Soudain, Gaston se leva en sursaut et criant d’une voix indignée : « Monsieur, on me pique ». Or, d’après la position des élèves, seul Jean-Paul avait pu commettre le méfait. Monsieur Schreegan, impatienté déjà depuis longtemps, parut bien aise d’attraper un coupable.

John, you shall learn twenty lines.

— Monsieur, réclama Jean-Paul je n’ai rien fait.

Thirty lines.

— Mais je…

Fourty lines and shut up !

Toute la classe parlait, hurlait, trépignait. Et le professeur distribua encore de côté et d’autre vingt, trente ou quarante lignes de latin.

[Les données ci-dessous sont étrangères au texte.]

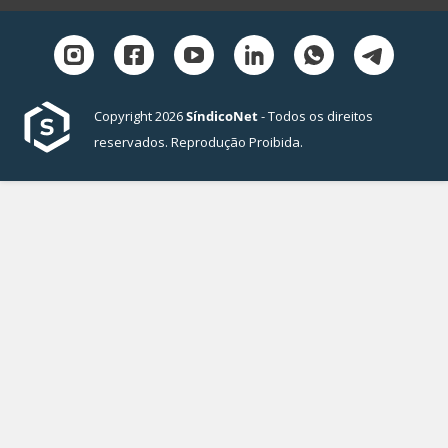
Copyright 2026
SíndicoNet
- Todos os direitos
reservados. Reprodução Proibida.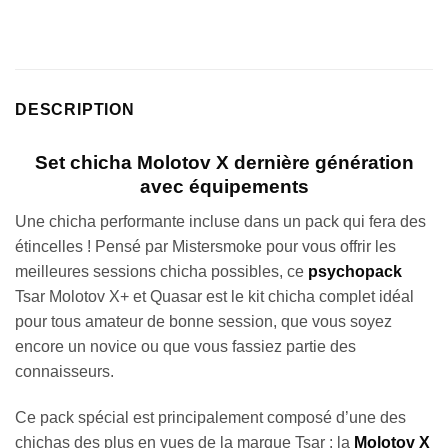
notations
client
DESCRIPTION
Set chicha Molotov X dernière génération
avec équipements
Une chicha performante incluse dans un pack qui fera des
étincelles ! Pensé par Mistersmoke pour vous offrir les
meilleures sessions chicha possibles, ce
psychopack
Tsar Molotov X+ et Quasar est le kit chicha complet idéal
pour tous amateur de bonne session, que vous soyez
encore un novice ou que vous fassiez partie des
connaisseurs.
Ce pack spécial est principalement composé d’une des
chichas des plus en vues de la marque Tsar : la
Molotov X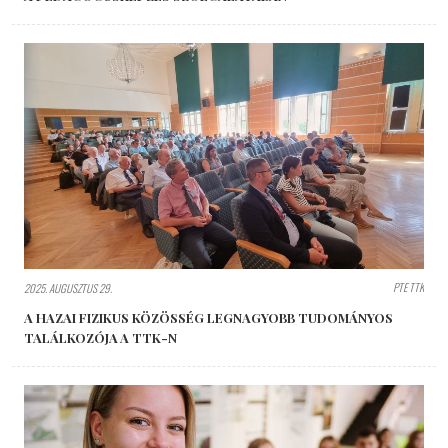
PTE TTK
2025. AUGUSZTUS 29.
A HAZAI FIZIKUS KÖZÖSSÉG LEGNAGYOBB TUDOMÁNYOS
TALÁLKOZÓJA A TTK-N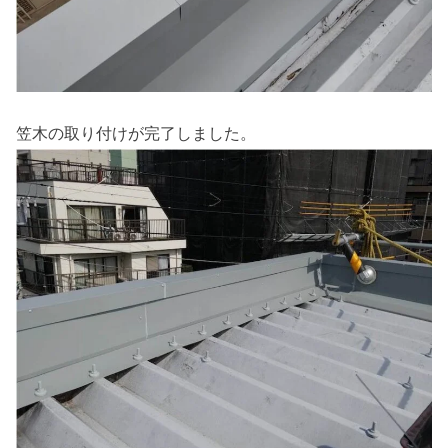
笠木の取り付けが完了しました。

Le soir, pendant la récréation, on voyait assis sur les bancs, le long des murs, quelques Rhétoriciens munis de leur Virgile, qui marmottaient avec un effort d’application, au milieu du tintamarre des jeux, la suave poésie des Géorgiques : « O fortunatos nimium sua si bona norint !… »

Autour de la salle, les élèves faisaient la promenade. Gaston, la casquette de travers, les mains dans ses poches, marchait d’un air indifférent, comme si rien ne s’était passé. Toutefois il jetait un coup d’œil furtif à Jean-Paul qui rageait, souffrant bien plus encore de son humiliation que du travail surérogatoire. L’événement lui avait même donné un peu de fièvre. En montant à l’étude, il ressentit un certain malaise, peut-être un commencement de grippe.